Une guerre des monnaies est peu probable. La Chine a laissé sa devise se dévaluer mais elle n’est pas intervenue directement sur le marché des changes. Bien que le renminbi soit utilisé comme outil de représailles, la Banque populaire de Chine (BPC) affirme qu'elle ne procède pas à une dévaluation compétitive même si elle l’a fait dans le passé. Il y a un parallèle à faire avec la stratégie militaire: ce n’est pas parce que l’on possède l’arme nucléaire que l’on va l’utiliser!
Mais il est clair que cette dévaluation a compensé l'augmentation du coût des importations en provenance des États-Unis. Par ailleurs, c’est la dynamique du marché qui a conduit à une dépréciation du renminbi car cette dernière est liée au ralentissement de l'économie chinoise. En outre, l’endettement des entreprises et les écarts des taux d’intérêt pèsent également sur la devise. D’ailleurs, la dévaluation n’est plus une politique mentionnée par le gouvernement qui a fait la promesse de ne plus jamais l’utiliser comme arme commerciale. Enfin, si la Chine l’avoue publiquement, d’autre pays vont faire de même et nous allons rentrer dans une spirale. Mais la Chine ne dévaluera plus sa devise parce qu’elle ne peut plus se le permettre.
dans le sens qu’elle n’a pas de cible d'inflation.
En premier lieu, la Chine détient trop d’actifs en dollars mais surtout elle tient à améliorer sa réputation en tant qu’acteur international. Elle souhaite voir le renminbi devenir non seulement une devise de choix en Asie mais aussi une devise de réserve mondiale. D’ailleurs, elle a posé un jalon symbolique en incluant sa monnaie dans le panier de devises du FMI et ne peut donc plus la manipuler à sa guise.
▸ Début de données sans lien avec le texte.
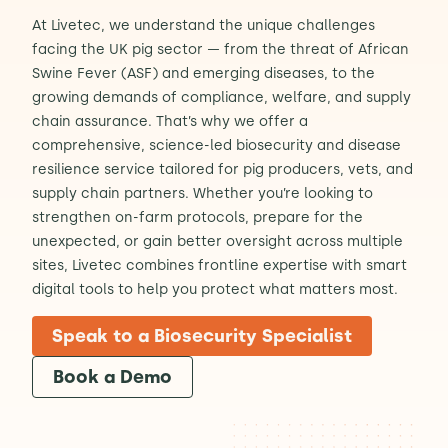
At Livetec, we understand the unique challenges
Contact Us
Sh
facing the UK pig sector — from the threat of African
Swine Fever (ASF) and emerging diseases, to the
growing demands of compliance, welfare, and supply
Emergency Help
Sh
chain assurance. That’s why we offer a
comprehensive, science-led biosecurity and disease
resilience service tailored for pig producers, vets, and
supply chain partners. Whether you’re looking to
strengthen on-farm protocols, prepare for the
unexpected, or gain better oversight across multiple
sites, Livetec combines frontline expertise with smart
digital tools to help you protect what matters most.
Speak to a Biosecurity Specialist
Book a Demo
En maintenant un cadre relativement souple, la Chine va à contre-courant mais elle a une position unique dans le sens qu’elle n’a pas de cible d'inflation. Elle pourrait néanmoins être forcée de relever ses taux si le différentiel de taux devenait trop important.
Les États-Unis resteront toujours le pays dominant et la Chine, le plus gros importateur et consommateur net. La question est de savoir combien de temps les États-Unis pourront résister à la hausse des tarifs douaniers. Le coût des importations augmente, et ils auront du mal à diversifier leurs sources d’approvisionnement. La fluidité est l'élément clé. En politique commerciale, il est indispensable d’arriver à un accord. La Chine devient moins mercantiliste et elle est moins axée sur l'export que sur la consommation intérieure. De plus, elle exporte son savoir-faire et promeut les infrastructures régionales.
Si les États-Unis sont capables de capter la croissance économique, cela aura un impact positif sur le dollar. Mais de nombreux produits commencent à voir leurs coûts grimper et les derniers chiffres de l’emploi du secteur manufacturier indiquent un ralentissement. Il y a clairement une perte de dynamisme de l'économie américaine et un ralentissement économique pèserait sur le dollar.
Les États-Unis appliquent un tarif bilatéral et sont les seuls à appliquer ce contrôle protectionniste. Ils seront les perdants face à cette position qui consiste à financer les produits à l'échelle nationale. Mais cette guerre commerciale ne va pas évoluer vers une guerre des monnaies, même s’il s’agit d’une arme potentielle. La Chine veut être considérée comme un véritable défenseur du commerce mondial.